Thursday, September 20, 2007

Modelling via the algorithmic lens

Much of my time is spent on the interface between algorithms research and other areas, in the dreaded trenches of 'algorithmic modelling'. Algorithmic modelling can be a tremendously useful tool, if wielded skillfully, and in the few cases where one hits the jackpot, you have an instant argument for the value of theoryCS outside computer science. Most importantly, it provides a kind of rationale for the intrinsic value of the algorithmic method: that thinking algorithmically leads to new ways of thinking about computational problems, and hooks problems in other domains into the engine of algorithmic improvements, so that better algorithm design leads quickly to better solutions to "real-world" problems.

Such work however can be an endless source of frustration. Most commonly, there are cultural difference between areas, and terminology barriers that need to be overcome. But most of all, there's a sense of apathy towards any effort at producing formal guarantees for computational methods (either for running times, or quality). In general, methods based on formal algorithmic analysis still prove themselves in the experimental setting, rather than possessing any intrinsic value by virtue of being correct, having running time and quality guarantees etc.
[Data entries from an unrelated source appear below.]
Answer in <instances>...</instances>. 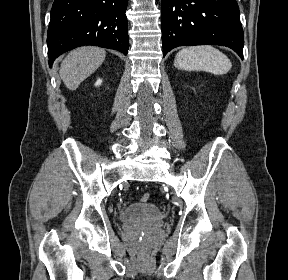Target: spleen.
I'll use <instances>...</instances> for the list:
<instances>
[{
    "label": "spleen",
    "mask_w": 288,
    "mask_h": 280,
    "mask_svg": "<svg viewBox=\"0 0 288 280\" xmlns=\"http://www.w3.org/2000/svg\"><path fill=\"white\" fill-rule=\"evenodd\" d=\"M174 66L181 70L207 71L215 75L226 74L232 67L230 59L210 45L192 46L180 50Z\"/></svg>",
    "instance_id": "obj_1"
}]
</instances>
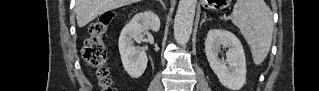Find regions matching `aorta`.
Wrapping results in <instances>:
<instances>
[{
	"label": "aorta",
	"mask_w": 319,
	"mask_h": 91,
	"mask_svg": "<svg viewBox=\"0 0 319 91\" xmlns=\"http://www.w3.org/2000/svg\"><path fill=\"white\" fill-rule=\"evenodd\" d=\"M197 0H179L174 19V38L184 46L190 39Z\"/></svg>",
	"instance_id": "1"
}]
</instances>
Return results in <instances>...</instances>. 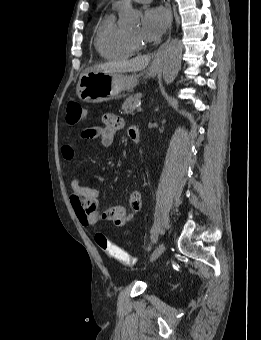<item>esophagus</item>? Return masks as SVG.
<instances>
[{
  "label": "esophagus",
  "instance_id": "34e87169",
  "mask_svg": "<svg viewBox=\"0 0 261 340\" xmlns=\"http://www.w3.org/2000/svg\"><path fill=\"white\" fill-rule=\"evenodd\" d=\"M165 6L169 11L170 14V28H169V35L167 40L160 46V48L156 51L155 55H154V62H161L164 58L165 55V50L168 46V43L170 41V37H171V29H172V9H171V4H170V0H164Z\"/></svg>",
  "mask_w": 261,
  "mask_h": 340
}]
</instances>
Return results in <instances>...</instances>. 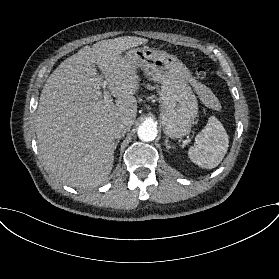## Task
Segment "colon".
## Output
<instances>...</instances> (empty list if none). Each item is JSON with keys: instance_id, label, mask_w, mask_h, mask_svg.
<instances>
[{"instance_id": "5ec220e1", "label": "colon", "mask_w": 279, "mask_h": 279, "mask_svg": "<svg viewBox=\"0 0 279 279\" xmlns=\"http://www.w3.org/2000/svg\"><path fill=\"white\" fill-rule=\"evenodd\" d=\"M207 72L206 69L202 66H198L196 68V76L198 79H204L206 76Z\"/></svg>"}]
</instances>
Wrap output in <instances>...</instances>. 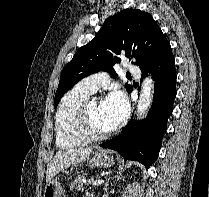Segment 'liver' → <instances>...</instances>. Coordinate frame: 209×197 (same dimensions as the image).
I'll use <instances>...</instances> for the list:
<instances>
[{
    "mask_svg": "<svg viewBox=\"0 0 209 197\" xmlns=\"http://www.w3.org/2000/svg\"><path fill=\"white\" fill-rule=\"evenodd\" d=\"M92 150V147H88L58 151L47 165L46 182H50L63 169L89 158Z\"/></svg>",
    "mask_w": 209,
    "mask_h": 197,
    "instance_id": "1",
    "label": "liver"
}]
</instances>
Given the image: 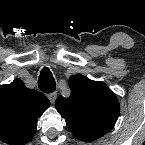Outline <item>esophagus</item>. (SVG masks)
Wrapping results in <instances>:
<instances>
[{
	"label": "esophagus",
	"instance_id": "esophagus-1",
	"mask_svg": "<svg viewBox=\"0 0 145 145\" xmlns=\"http://www.w3.org/2000/svg\"><path fill=\"white\" fill-rule=\"evenodd\" d=\"M56 97H57L56 93H52L48 95V98L50 99L51 103L55 102Z\"/></svg>",
	"mask_w": 145,
	"mask_h": 145
}]
</instances>
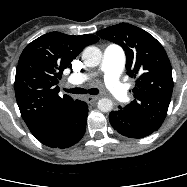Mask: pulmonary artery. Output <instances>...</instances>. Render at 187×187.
Instances as JSON below:
<instances>
[{"instance_id": "e3ab8cb5", "label": "pulmonary artery", "mask_w": 187, "mask_h": 187, "mask_svg": "<svg viewBox=\"0 0 187 187\" xmlns=\"http://www.w3.org/2000/svg\"><path fill=\"white\" fill-rule=\"evenodd\" d=\"M125 64V54L123 49L115 44L109 45L103 54V60L100 65V71L104 75V82L111 93L121 101L127 99V91L120 81V75ZM89 79L88 73L73 74L68 82L74 85H80Z\"/></svg>"}]
</instances>
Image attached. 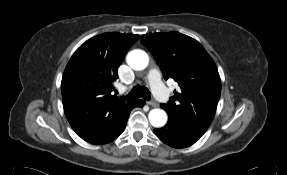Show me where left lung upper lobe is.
Masks as SVG:
<instances>
[{
	"mask_svg": "<svg viewBox=\"0 0 287 175\" xmlns=\"http://www.w3.org/2000/svg\"><path fill=\"white\" fill-rule=\"evenodd\" d=\"M140 41L154 55L164 78L179 89L161 104L170 119L202 136L209 127L221 93L217 67L203 46L178 32L145 34Z\"/></svg>",
	"mask_w": 287,
	"mask_h": 175,
	"instance_id": "5c2ea615",
	"label": "left lung upper lobe"
}]
</instances>
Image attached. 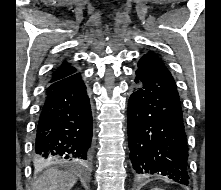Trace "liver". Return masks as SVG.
Here are the masks:
<instances>
[{"label": "liver", "mask_w": 221, "mask_h": 190, "mask_svg": "<svg viewBox=\"0 0 221 190\" xmlns=\"http://www.w3.org/2000/svg\"><path fill=\"white\" fill-rule=\"evenodd\" d=\"M77 178L70 173L51 168L33 183V190H70Z\"/></svg>", "instance_id": "1"}]
</instances>
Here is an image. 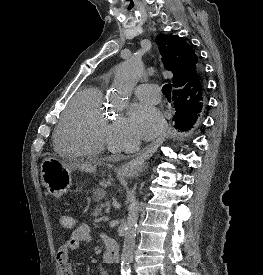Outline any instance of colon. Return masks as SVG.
Wrapping results in <instances>:
<instances>
[{
	"mask_svg": "<svg viewBox=\"0 0 263 275\" xmlns=\"http://www.w3.org/2000/svg\"><path fill=\"white\" fill-rule=\"evenodd\" d=\"M60 225L65 230H70L75 225V220L70 215H62L59 219Z\"/></svg>",
	"mask_w": 263,
	"mask_h": 275,
	"instance_id": "colon-1",
	"label": "colon"
}]
</instances>
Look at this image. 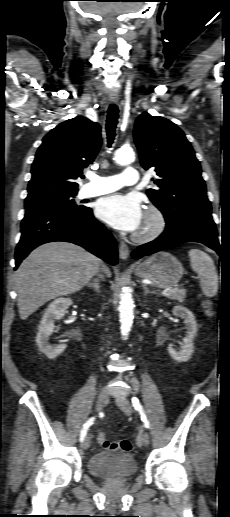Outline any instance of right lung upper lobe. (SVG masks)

This in itself can be defended: if the main bottlenecks towards providing an effective practical solution to a problem are not computational (which they often are though), then it's not clear that a practitioner needs to care about esoteric notions like formal guarantees (which can often be quite weak). What is harder to surmount is the 'I've dug my hole and I like it' phenomenon.

For example, the RMS (root-mean-square) distance is commonly used to compare two 3D protein models. But I've never heard any fundamental argument as to why this measure is superior to other possible candidates for matching shape. What's worse, the RMS measure is harder to minimize (under transformations) than other equally plausible measures of shape similarity. However, as the status quo, it's hard to do anything to change this, short of voluminous studies that argue for the relative merits of a different measure based on comparisons on shapes.

Lest it seem that I'm merely whining, Barbie-style, because 'Modelling is hard', let me summarize my main point:

The computational efficacy and guarantees associated with a particular modelling technique are not in and of themselves sufficient to convince a practitioner that this approach is valid, even if in all other respects, the method is identical to other, more entrenched methods.

This makes me wonder about the best way to do algorithmic modelling, if one chooses to do it at all.